Before I can explain how you can easily set this up, you need to go with me on a long journey. A painful one I must add. A couple of months ago, the practice suffered an area wide power failure for 9 hours. Naturally, the vaccines were not usable. Being an honest practitioner, I informed the powers to be and my vaccine account with NSW Health was instantly deactivated. What followed was both long and frustrated.
We were told that we needed a temperature datalogger to confirm that the fridge’s temperature range is within 2-8 degrees. It didn’t matter that the issue at hand was an external one (the power failure) and my fridge was previously “certified” to operate correctly.
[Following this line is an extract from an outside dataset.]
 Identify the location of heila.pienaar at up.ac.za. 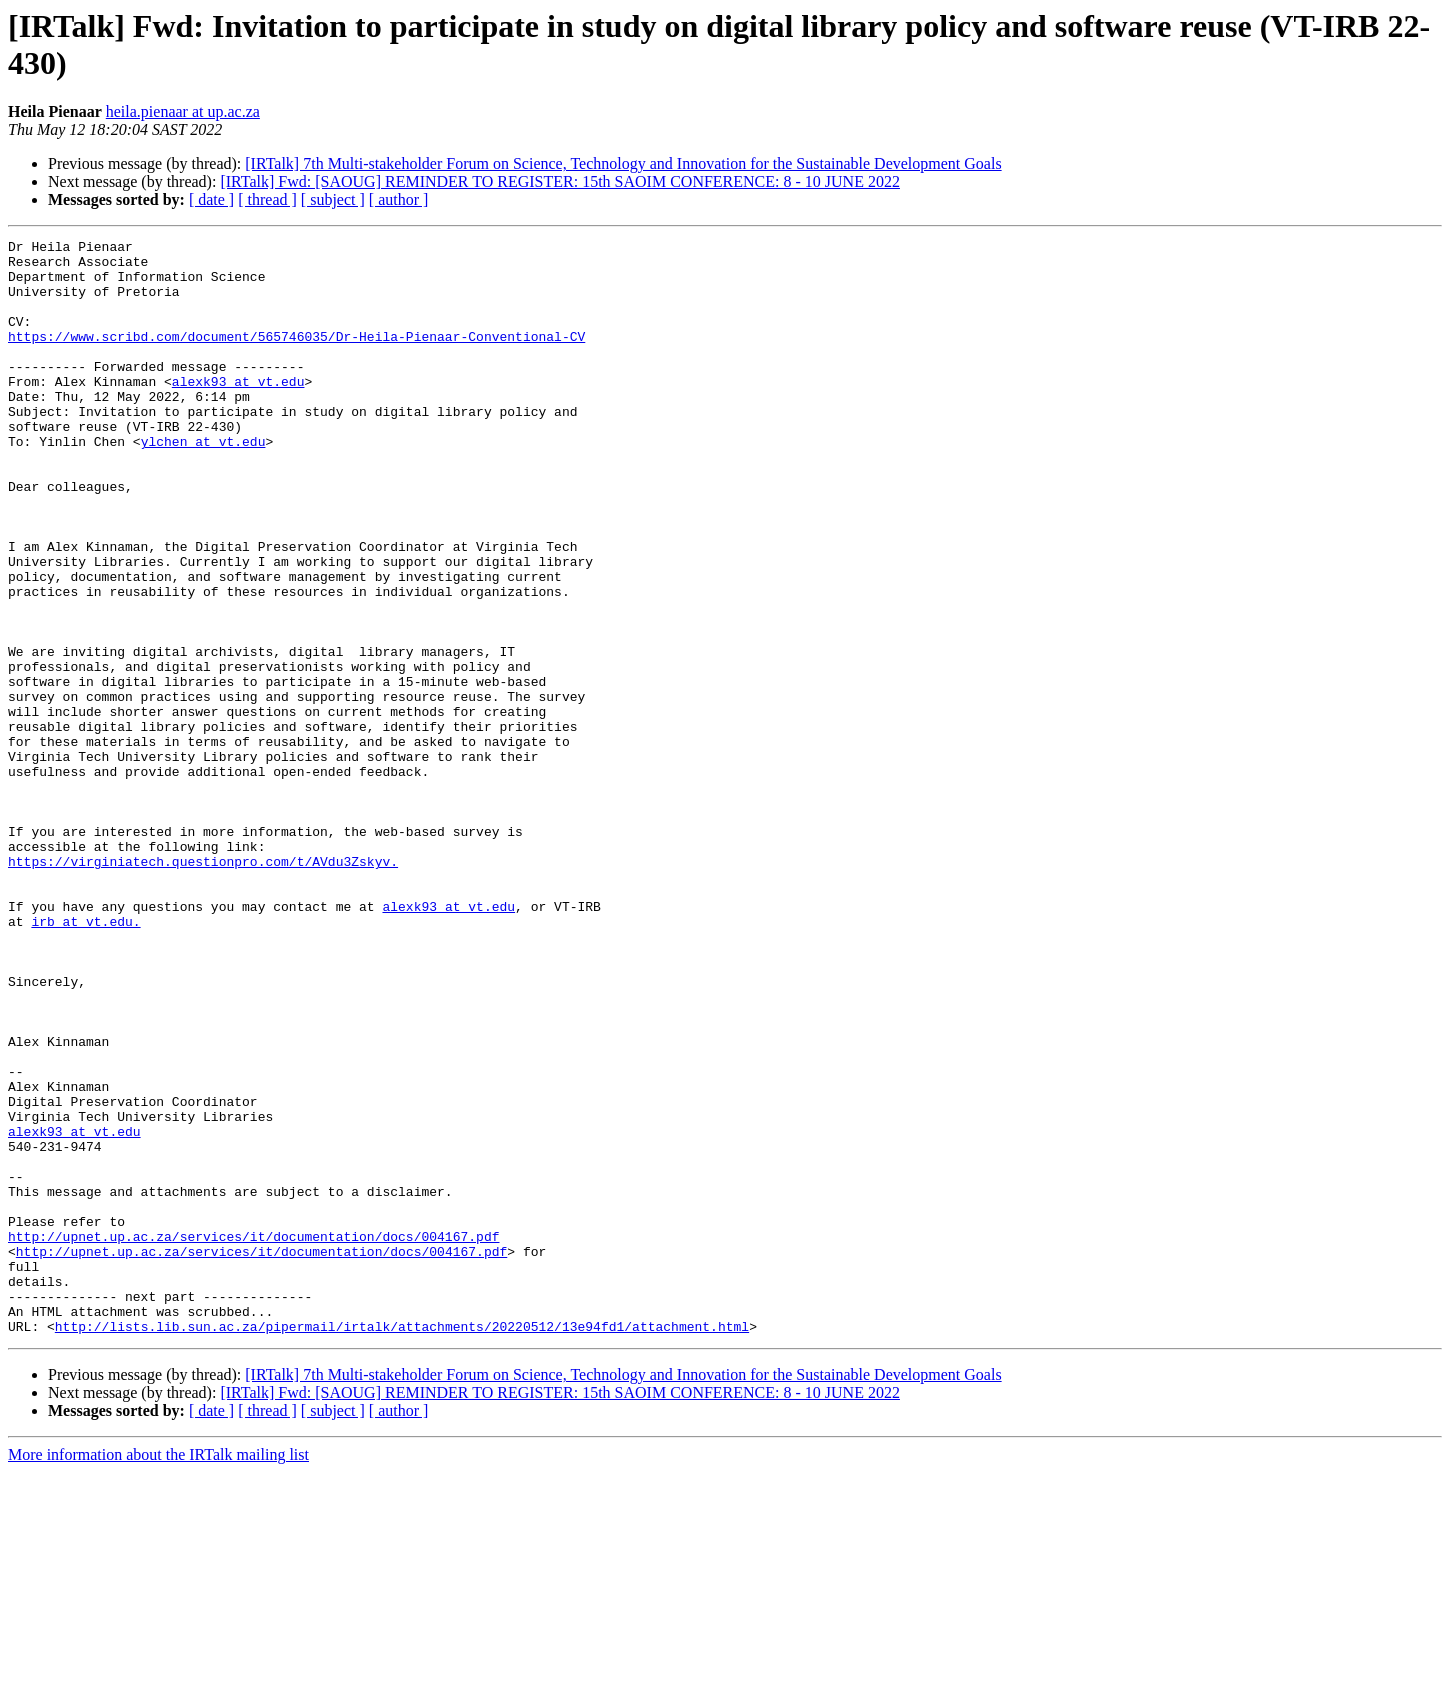
(183, 111).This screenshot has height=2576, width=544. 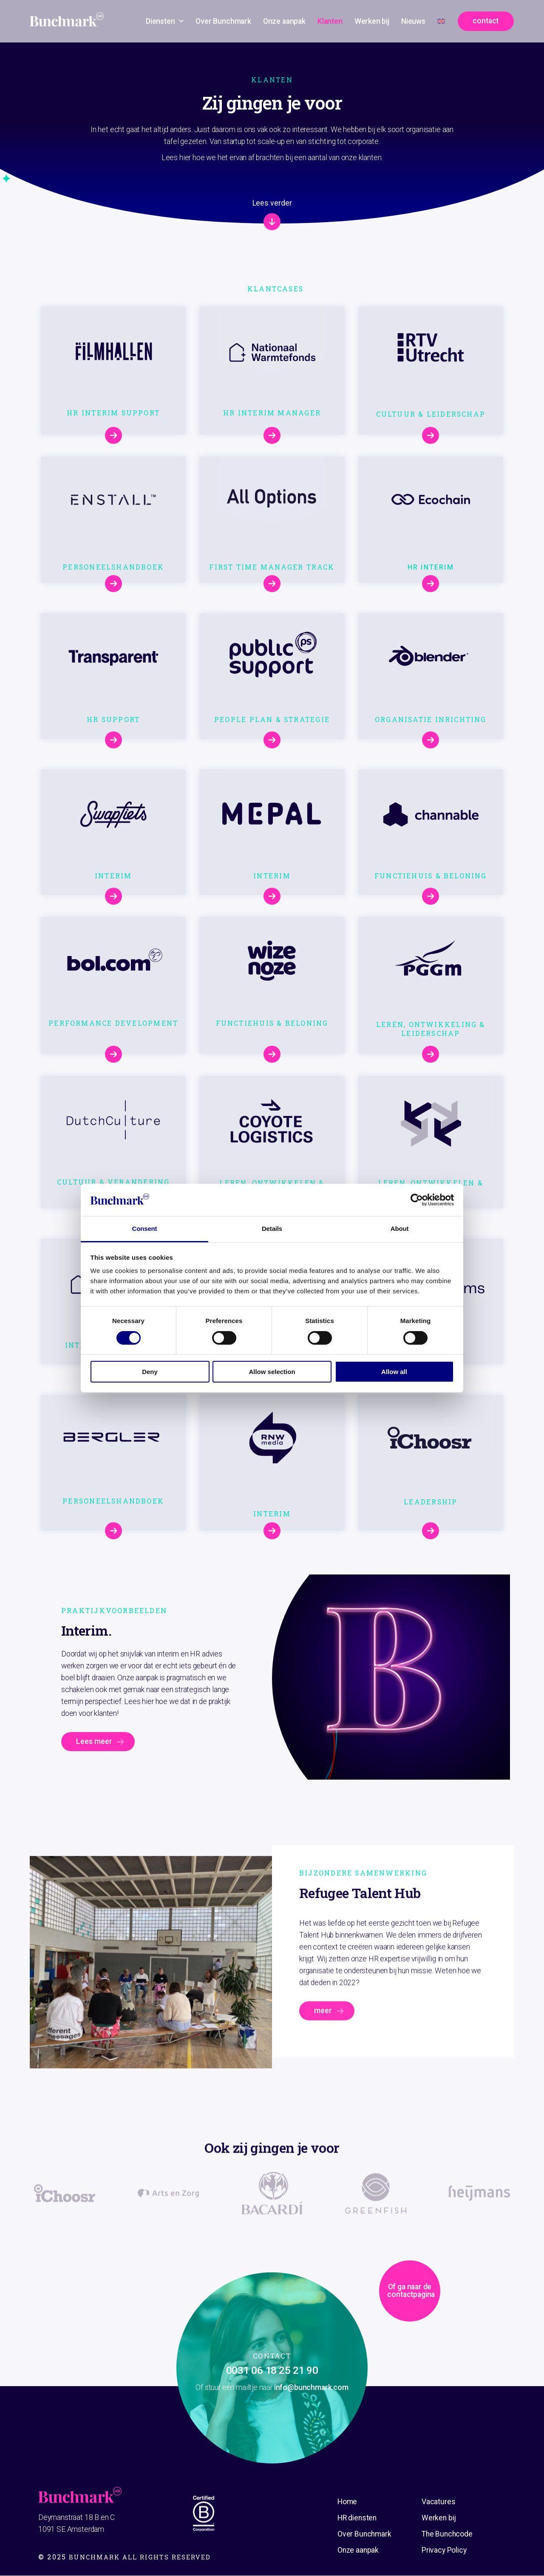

Nope, I needed a datalogger for 72 hours to confirm that. Luckily, the PHN came to the rescue and we produce the requested data. Sorry, the rules say you need a permanent data logger in the fridge that checks the temperature every 5 minutes. Well, why would you need the 72 hour data at the outset? Grrr.
The powers to be suggested that we purchase a datalogger for $300 and all will be fine. If you were to search on ebay for a temperature datalogger, you can pick one up for between $10-25. I decided to go high tech and purchase a wireless temperature tag from http://wirelesstag.net/. Sensor + tag manager + delivery from USA for ~US$100.
You pop the tag into the fridge, plug the tag manager into your computer network and install the app on your phone. The three gadgets talk to each other without much input from you. You set the sensor to check the fridge temperature every 5 mins and to inform you if the temperature veers outside 2-8 degrees. Bob’s your uncle.
We download the temperature graph and data every morning and store it on the cloud. Sorry, you still have to manually record the temperature on a paper folder every morning, the bean counters said. Someone forgot to tell the powers to be that we now have computers.
With the sensor all set, we provided the powers to be with another graph of temperatures for 72 hours. It confirm what we said all along – the fridge operated between 2-7 degrees. That is what the fridge was set to do. It’s a special vaccine fridge. That should do the trick, shouldn’t it?
Not so simple. A few more hoops to jump yet because the graph didn’t look like the one they were after. It was too small, too big, couldn’t read the axes, could not print on their printer etc. In the end, it took another week or so before we got our first shipment of vaccines and another week before we got our fluvaccines because someone at NSW Health forgot to un-freeze our account.
All up we were without vaccines for 4-5 weeks! The installation of the sensors was easy. But the journey was long and painful.